Unified Database: Laying the foundation for large language model vertical applications

Published

A diagram showing splitting vector partitions and reallocating vectors in partitions to adapt to changes in data distribution.

Large language models (LLMs) have become a valuable technology in areas such as content creation, language comprehension, and intelligent dialogue, or interactions between people and computer systems. However, these models generate responses based on patterns and rules observed in fixed training data, which can potentially lead them to produce erroneous and even fictitious information. The models can also struggle with real-time knowledge updates. One technique known as retrieval augmented generation (RAG) can organically combine fresh external information with LLMs, putting relevant and precise knowledge into context to help guide the answer generation process, enhancing their performance and reliability.
 
One of the core components of RAG, the vector database, significantly differs from traditional relational databases in its storage and query mechanisms. This presents a challenge to the unified management of increasingly diverse and multimodal knowledge bases. Researchers from the Systems and Networking Group at Microsoft Research Asia believe that a unified database capable of managing rich attributes and modalities of external knowledge will support widespread application and improved reliability of LLMs.
 
“As the capabilities of large models continue to improve, various types of data, such as text, images, and videos, can be encoded into high-dimensional vectors using machine learning technology. Detailed attributes of knowledge, such as the type of images, user preferences, etc., can be converted into different data features. It becomes difficult to achieve efficient and accurate query results among these mixed types of information. Therefore, a unified database is needed to effectively manage the data, providing a more solid knowledge foundation for LLMs,” said Qi Chen, a principal researcher at the Microsoft Research Asia lab in Vancouver, Canada.
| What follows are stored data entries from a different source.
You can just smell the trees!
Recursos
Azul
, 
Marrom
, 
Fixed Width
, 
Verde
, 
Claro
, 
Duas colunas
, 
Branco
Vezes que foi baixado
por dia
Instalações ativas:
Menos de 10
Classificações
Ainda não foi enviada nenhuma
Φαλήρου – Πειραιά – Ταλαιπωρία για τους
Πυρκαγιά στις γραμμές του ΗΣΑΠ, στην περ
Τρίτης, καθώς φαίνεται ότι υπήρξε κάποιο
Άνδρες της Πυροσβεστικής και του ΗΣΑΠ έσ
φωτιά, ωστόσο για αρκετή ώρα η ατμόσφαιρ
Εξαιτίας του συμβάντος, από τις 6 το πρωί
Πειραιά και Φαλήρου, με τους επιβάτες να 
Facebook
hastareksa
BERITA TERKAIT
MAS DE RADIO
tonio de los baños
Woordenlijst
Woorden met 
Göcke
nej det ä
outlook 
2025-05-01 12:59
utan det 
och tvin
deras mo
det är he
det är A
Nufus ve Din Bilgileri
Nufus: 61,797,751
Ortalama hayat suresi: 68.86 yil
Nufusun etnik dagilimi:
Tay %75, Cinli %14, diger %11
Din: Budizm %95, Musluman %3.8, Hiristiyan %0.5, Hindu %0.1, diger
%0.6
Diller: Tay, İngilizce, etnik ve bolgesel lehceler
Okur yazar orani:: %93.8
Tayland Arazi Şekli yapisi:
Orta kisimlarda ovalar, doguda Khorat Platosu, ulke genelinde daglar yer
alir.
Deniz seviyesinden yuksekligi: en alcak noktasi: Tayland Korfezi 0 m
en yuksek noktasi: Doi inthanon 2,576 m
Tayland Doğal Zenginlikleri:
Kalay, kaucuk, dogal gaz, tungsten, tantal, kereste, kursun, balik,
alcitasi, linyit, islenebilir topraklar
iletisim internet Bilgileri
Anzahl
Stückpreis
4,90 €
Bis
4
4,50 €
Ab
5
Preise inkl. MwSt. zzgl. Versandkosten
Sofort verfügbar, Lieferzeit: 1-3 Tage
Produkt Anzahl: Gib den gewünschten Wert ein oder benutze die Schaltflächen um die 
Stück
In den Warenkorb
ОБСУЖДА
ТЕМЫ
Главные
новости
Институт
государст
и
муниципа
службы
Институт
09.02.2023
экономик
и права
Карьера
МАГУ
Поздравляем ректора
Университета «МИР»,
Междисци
VBase query system: Providing a unified foundation for vector index and scalar index scanning

Vector databases and scalar databases have different index scan patterns. Therefore, the lack of a unified foundation is the first problem to be solved in building a unified database.
 
Scalar indexes are based on numerical order, and the scanning of these indexes follows a strictly increasing or decreasing order. This is the primary reason why relational databases can efficiently execute queries. For example, when searching for clothes priced between 100 and 200 Canadian dollars on a shopping platform, the system starts scanning from the price of C$100, and the query stops once the price exceeds C$200. Clearly, this monotonicity-based scalar query is highly efficient.
 
In contrast, vector indexes are built on proximity in high-dimensional space, and index traversal cannot follow a strict order, so they lack monotonicity. Vector indexes only provide approximate spatial navigation for queries, to estimate the nearest subspace. To achieve early termination, the vector index scanning process relies on the TopK algorithm to provide the temporary order. Although the order can be used to terminate the execution in advance, this method is inefficient.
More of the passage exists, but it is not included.